Writing your own lenses can be tedious. But it can also give you more granular control over what lenses your type actually exports. For instance, you might not want to make particular fields public at all, or you might want them to be readonly. This is easier when writing your own lenses. So one thing we can observe from this code is that we have a function for each of the different fields in our object. This function actually encapsulates both the getter and the setter. We’ll use one or the other depending on the usage of the Lens.

Operators

Haskell libraries can be notorious for their use of strange looking operators. Lens might be one of the biggest offenders here. But we’ll try to limit ourselves to a few of the most basic operators. These will give us a flavor for how lenses operate both in the getting and setting ways.
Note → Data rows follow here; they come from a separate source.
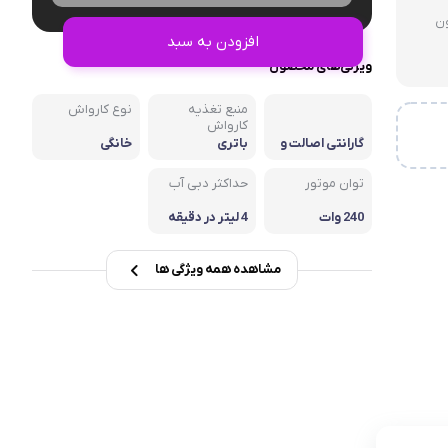
نگهدارنده
لای 3 میلیون
افزودن به سبد
ویژگی‌های محصول
منبع تغذیه
نوع کارواش
کارواش
گارانتی اصالت و
باتری
خانگی
سلامت فیزیکی
توان موتور
حداکثر دبی آب
240 وات
4 لیتر در دقیقه
مشاهده همه ویژگی ها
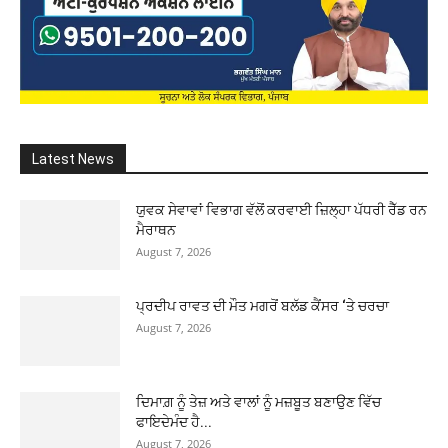
Latest News
ਯੁਵਕ ਸੇਵਾਵਾਂ ਵਿਭਾਗ ਵੱਲੋਂ ਕਰਵਾਈ ਜ਼ਿਲ੍ਹਾ ਪੱਧਰੀ ਰੈੱਡ ਰਨ
ਮੈਰਾਥਨ
August 7, 2026
ਪ੍ਰਦੀਪ ਰਾਵਤ ਦੀ ਮੌਤ ਮਗਰੋਂ ਬਲੱਡ ਕੈਂਸਰ ‘ਤੇ ਚਰਚਾ
August 7, 2026
ਦਿਮਾਗ਼ ਨੂੰ ਤੇਜ਼ ਅਤੇ ਵਾਲਾਂ ਨੂੰ ਮਜ਼ਬੂਤ ਬਣਾਉਣ ਵਿੱਚ
ਫਾਇਦੇਮੰਦ ਹੈ...
August 7, 2026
The first operator we’ll concern ourselves with is the “view” operator, (^.). This is a simple “get” operator that allows you to access the field of a particular object. So now we can re-write the very first code snippet to show this operator in action. It’s called the “view” operator since it is a synonym for the view function, which is how we can express it as a non-operator:

truncateName :: Task -> Task
truncateName task = task { _taskName = take 15 originalName }
  where
    originalName = task ^. taskName
    -- equivalent to: `view taskName task`

The next operator is the “set” operator, (.~). As you might expect, this allows us to return a mutated object with one or more updated fields. Let’s update the definition of our simple truncating function to use this:

truncateName' :: Task -> Task
truncateName' task = task & taskName .~ take 15 (task ^. taskName)

We can even do better than this by introducting the %~ operator. It allows us to apply an arbitrary function over our lens. In this case, we want to use the current value of the field, just with the take 15 function applied to it. We’ll use this to complete our function definition.
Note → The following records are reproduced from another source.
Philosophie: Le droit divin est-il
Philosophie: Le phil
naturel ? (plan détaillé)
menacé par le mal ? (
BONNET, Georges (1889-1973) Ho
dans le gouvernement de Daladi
truncateName’’ :: Task -> Task
truncateName’’ task = task & taskName %~ take 15

Note that & itself is the reverse function application operator. In this situation, it acts as a simple precedence operator. We can use it to combine different lens operations on the same item. For instance, here’s an example where we change both the task name and the expected time:

changeTask :: Task -> Task
changeTask task = task 
  & taskName .~ “Updated Task”
  & taskExpectedMinutes .~ 30

One thing to note about lenses is that they get more powerful the deeper you nest them. It is easy to compose lenses with function composition. For instance, remember how annoying it was to truncate the current task name of a project? Well that’s a lot easier with lenses!
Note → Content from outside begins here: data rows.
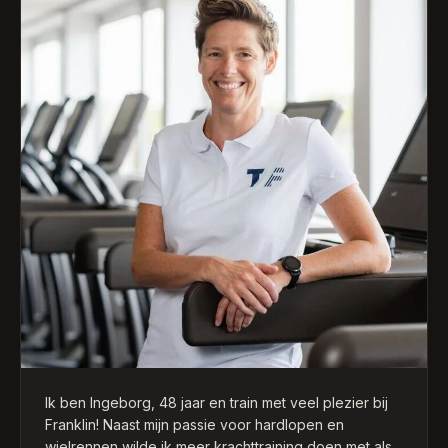
armbalans-houdingen.
Franklin is een enthousiaste, vrolijke coach, die de
training altijd goed weet af te stemmen op mijn
energieniveau. Elke sessie is weer een feestje!
Franklin is een topcoach, wiens begeleiding ik
iedereen aan kan raden!
Ik ben Ingeborg, 48 jaar en train met veel plezier bij
Franklin! Naast mijn passie voor hardlopen en
wielrennen wilde ik meer krachttraining doen met als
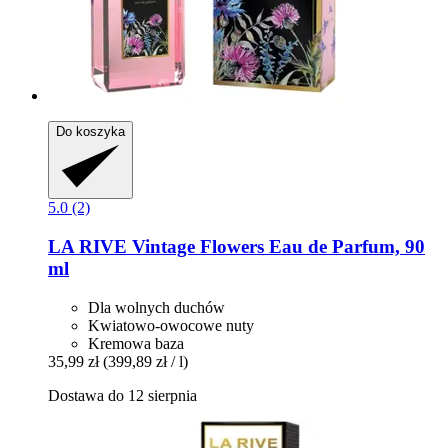
Do koszyka
5.0 (2)
LA RIVE
Vintage Flowers Eau de Parfum, 90
ml
Dla wolnych duchów
Kwiatowo-owocowe nuty
Kremowa baza
35,99 zł
(399,89 zł / l)
Dostawa do 12 sierpnia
truncateCurrentTaskName :: Project -> Project
truncateCurrentTaskName project = project
  & projectCurrentTask . taskName %~ take 15

In this case, we could access the task’s name with currentTask.taskName. This almost looks like javascript syntax! It allows us to dive in and change the task’s name without much of a fuss!

Prisms

Now that we understand the basics of lenses, we can move one level deeper and look at prisms. Lenses allowed us to peek into the different fields within a product type. But prisms allow us to look at the different branches of a sum type. I don’t use this terminology too much on this blog so here's a quick example explaining sum vs. product types:

-- 
-- “Product” type...one constructor, many fields
data OriginalTask = OriginalTask
  { taskName :: String
  , taskExpectedMinutes :: Int
  , taskCompleteTime :: UTCTime }

-- “Sum” type...many constructors
data NewTask =
  SimpleTask String |
  HarderTask String Int |
  CompoundTask String [NewTask]

So the top example is a “product” type, with several fields and one constructor. Since we have named the fields using record syntax, we refer to it as a “distinguished” product. The bottom type is a “sum” type, since it has different constructors. We can generate prisms on such a type in a similar way to how we generate lenses for our Task type. We’ll use the makePrisms functions instead of makeLenses:

data NewTask =
  SimpleTask String |
  HarderTask String Int |
  CompoundTask String [NewTask]

makePrisms ''NewTask

Notice the difference in convention between lenses and prisms. With lenses, we give the field names underscores and then the lens names have no underscores. With prisms, the constructors look “clean” and the prism names have underscores.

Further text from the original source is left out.